Tenet: “No Papers, No Opinions, No Program”

The WaPo has a very detailed story out about the 2004 IG Report. Most interesting, to me, is the suggestion that Tenet’s resignation on June 3, 2004 came amidst his refusal to continue the torture program without written authorization from the White House.

After the report was issued, then-CIA director George J. Tenet demanded that the Justice Department and the White House reaffirm their support for the agency’s harsh interrogation methods, even when used in combination, telling others at the time that "no papers, no opinions, no program." At a White House meeting in mid-2004, he resisted pressures to reinstate the program immediately, before receiving new legal authorization, according to a source familiar with the episode.

The Justice Department subsequently sent interim supporting opinions to the CIA, allowing its resumption after Tenet’s departure, and went on to complete three lengthy reports in 2005 that affirmed in detail the legality of the interrogation techniques with some new safeguards that the CIA had begun to implement in 2003.

And the story also explains–to a degree–why we got the three opinions we got in May 2005. The judgment of the report that the program was "degrading" was tied to the nudity involved.
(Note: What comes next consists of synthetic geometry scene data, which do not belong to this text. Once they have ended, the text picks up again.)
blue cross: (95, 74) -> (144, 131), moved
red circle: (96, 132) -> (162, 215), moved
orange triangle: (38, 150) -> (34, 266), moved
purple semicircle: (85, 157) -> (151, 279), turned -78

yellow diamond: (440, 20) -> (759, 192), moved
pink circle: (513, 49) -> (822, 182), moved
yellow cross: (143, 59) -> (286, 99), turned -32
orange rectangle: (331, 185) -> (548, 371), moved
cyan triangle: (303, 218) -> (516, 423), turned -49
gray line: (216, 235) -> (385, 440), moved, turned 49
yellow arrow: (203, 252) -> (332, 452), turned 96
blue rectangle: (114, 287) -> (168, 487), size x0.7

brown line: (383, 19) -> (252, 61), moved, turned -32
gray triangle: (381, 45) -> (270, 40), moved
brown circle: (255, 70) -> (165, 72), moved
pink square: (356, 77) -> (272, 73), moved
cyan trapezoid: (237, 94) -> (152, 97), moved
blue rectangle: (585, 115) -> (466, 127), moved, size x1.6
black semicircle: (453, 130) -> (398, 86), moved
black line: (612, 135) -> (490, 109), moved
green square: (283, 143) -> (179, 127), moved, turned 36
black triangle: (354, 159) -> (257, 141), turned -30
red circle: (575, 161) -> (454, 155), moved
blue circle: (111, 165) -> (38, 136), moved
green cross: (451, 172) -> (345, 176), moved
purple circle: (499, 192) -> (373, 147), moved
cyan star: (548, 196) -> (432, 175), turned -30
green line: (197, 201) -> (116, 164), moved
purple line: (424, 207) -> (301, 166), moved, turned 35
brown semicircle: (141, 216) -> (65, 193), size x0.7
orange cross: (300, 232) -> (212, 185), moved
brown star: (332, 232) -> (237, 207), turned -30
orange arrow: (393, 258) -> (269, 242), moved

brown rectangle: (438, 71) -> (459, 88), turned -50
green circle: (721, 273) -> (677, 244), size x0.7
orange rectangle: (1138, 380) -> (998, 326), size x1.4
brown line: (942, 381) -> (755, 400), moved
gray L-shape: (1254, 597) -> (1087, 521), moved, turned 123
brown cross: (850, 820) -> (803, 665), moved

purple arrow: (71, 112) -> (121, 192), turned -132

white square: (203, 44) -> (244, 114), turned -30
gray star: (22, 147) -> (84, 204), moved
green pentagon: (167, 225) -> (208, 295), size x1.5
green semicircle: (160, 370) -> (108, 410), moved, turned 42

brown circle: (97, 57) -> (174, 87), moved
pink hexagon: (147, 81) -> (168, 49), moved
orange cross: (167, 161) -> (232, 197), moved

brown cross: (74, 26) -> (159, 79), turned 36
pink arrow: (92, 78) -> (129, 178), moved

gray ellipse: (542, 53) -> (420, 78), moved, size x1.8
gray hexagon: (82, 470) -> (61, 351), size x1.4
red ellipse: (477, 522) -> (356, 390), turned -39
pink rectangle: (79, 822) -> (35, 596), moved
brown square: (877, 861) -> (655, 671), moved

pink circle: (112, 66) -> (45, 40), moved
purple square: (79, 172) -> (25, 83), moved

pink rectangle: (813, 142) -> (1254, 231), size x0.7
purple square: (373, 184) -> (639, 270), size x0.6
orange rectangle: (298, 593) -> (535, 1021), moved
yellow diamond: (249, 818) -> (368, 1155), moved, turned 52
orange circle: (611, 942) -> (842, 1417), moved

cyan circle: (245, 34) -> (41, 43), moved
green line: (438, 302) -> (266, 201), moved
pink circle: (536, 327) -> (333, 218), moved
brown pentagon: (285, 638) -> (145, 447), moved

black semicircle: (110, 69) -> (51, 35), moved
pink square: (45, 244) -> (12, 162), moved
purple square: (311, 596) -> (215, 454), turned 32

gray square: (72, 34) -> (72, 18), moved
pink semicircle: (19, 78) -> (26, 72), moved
The report also expressed particular concern that questioners had violated a legal prohibition against "degrading" conduct by stripping detainees, sometimes in the presence of women, according to a source who has read it.

Which partly explains why the Techniques memo includes nudity–after the CIA had used it for three years. 

And the story ties the Combined memo to the combination of stress positions and sleep deprivation–which we know had already been found to be the cause of death in some detainees.  

The report further questioned the legality of using different combinations of techniques — for example, sleep deprivation combined with forced nudity and painful stress positions, according to sources familiar with the document. While Justice Department lawyers had determined in August 2002 that the individual techniques did not constitute torture, the report warned that using several techniques at once could have a far greater psychological impact, according to officials familiar with the document.

"The argument was that combining the techniques amounted to torture," said a former agency official who read the report. "In essence, [Helgerson] was arguing in 2004 that there were clear violations of international laws and domestic laws."

What was it Jonathan Fredman had said–if the detainee dies it’s torture? No, wait, he said "if the detainee dies, you’re doing it wrong."

In any case, that still doesn’t explain why Steven Bradbury got a last minute fax preparing him to include waterboarding in the Combined memo.